◆ Work instruction ◆
Copy out only the lines running from the one that contains "necesitamos enfoques comunitarios" through the end of the listing. Pictures stay out.

◆ Information given ◆
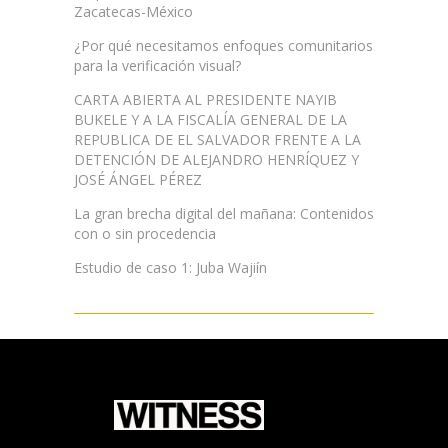
Zacatecas-México
¿Por qué necesitamos enfoques comunitarios
para la verificación visual?
CARTA ABIERTA AL PRESIDENTE NAYIB
BUKELE Y A LA FISCALÍA GENERAL DE LA
REPUBLICA DE EL SALVADOR FRENTE A LA
DETENCIÓN DE ALEJANDRO HENRÍQUEZ Y
JOSÉ ÁNGEL PÉREZ
La gran brecha digital del mañana: Contenidos
con o sin procedencia
Estudio de caso 1: Juba Wajiín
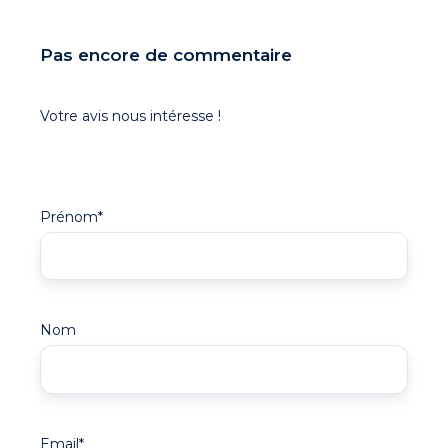
Pas encore de commentaire
Votre avis nous intéresse !
Prénom
*
Nom
Email
*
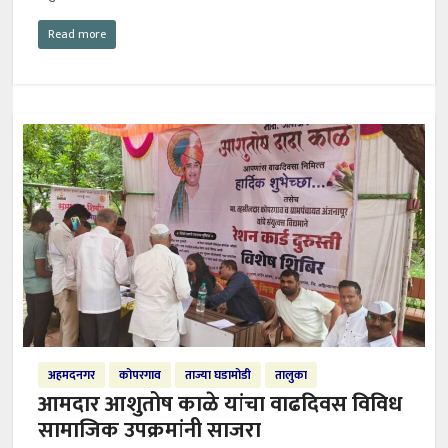
Read more
अहमदनगर
कोपरगाव
ताज्या घडामोडी
तालुका
आमदार आशुतोष काळे यांचा वाढदिवस विविध
सामाजिक उपक्रमांनी साजरा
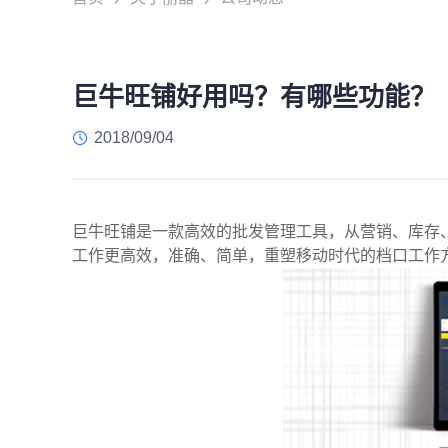
巨牛旺铺好用吗？有哪些功能？
2018/09/04
巨牛旺铺是一款高效的批发管理工具，从营销、库存
工作更高效，准确、简单，重塑移动时代的档口工作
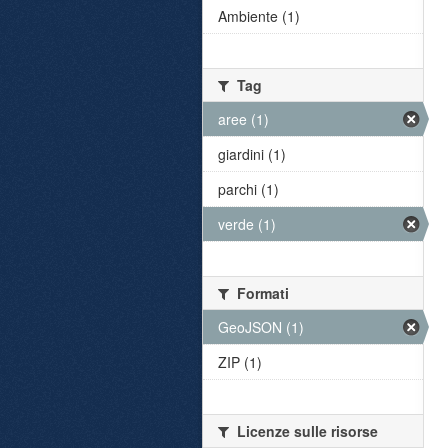
Ambiente (1)
Tag
aree (1)
giardini (1)
parchi (1)
verde (1)
Formati
GeoJSON (1)
ZIP (1)
Licenze sulle risorse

◆ Final answer ◆
¿Por qué necesitamos enfoques comunitarios
para la verificación visual?
CARTA ABIERTA AL PRESIDENTE NAYIB
BUKELE Y A LA FISCALÍA GENERAL DE LA
REPUBLICA DE EL SALVADOR FRENTE A LA
DETENCIÓN DE ALEJANDRO HENRÍQUEZ Y
JOSÉ ÁNGEL PÉREZ
La gran brecha digital del mañana: Contenidos
con o sin procedencia
Estudio de caso 1: Juba Wajiín
Pas encore de commentaire
Votre avis nous intéresse !
Prénom
*
Nom
Email
*
Read more
अहमदनगर
कोपरगाव
ताज्या घडामोडी
तालुका
आमदार आशुतोष काळे यांचा वाढदिवस विविध
सामाजिक उपक्रमांनी साजरा
巨牛旺铺好用吗？有哪些功能？
2018/09/04
巨牛旺铺是一款高效的批发管理工具，从营销、库存
工作更高效，准确、简单，重塑移动时代的档口工作
Ambiente (1)
Tag
aree (1)
giardini (1)
parchi (1)
verde (1)
Formati
GeoJSON (1)
ZIP (1)
Licenze sulle risorse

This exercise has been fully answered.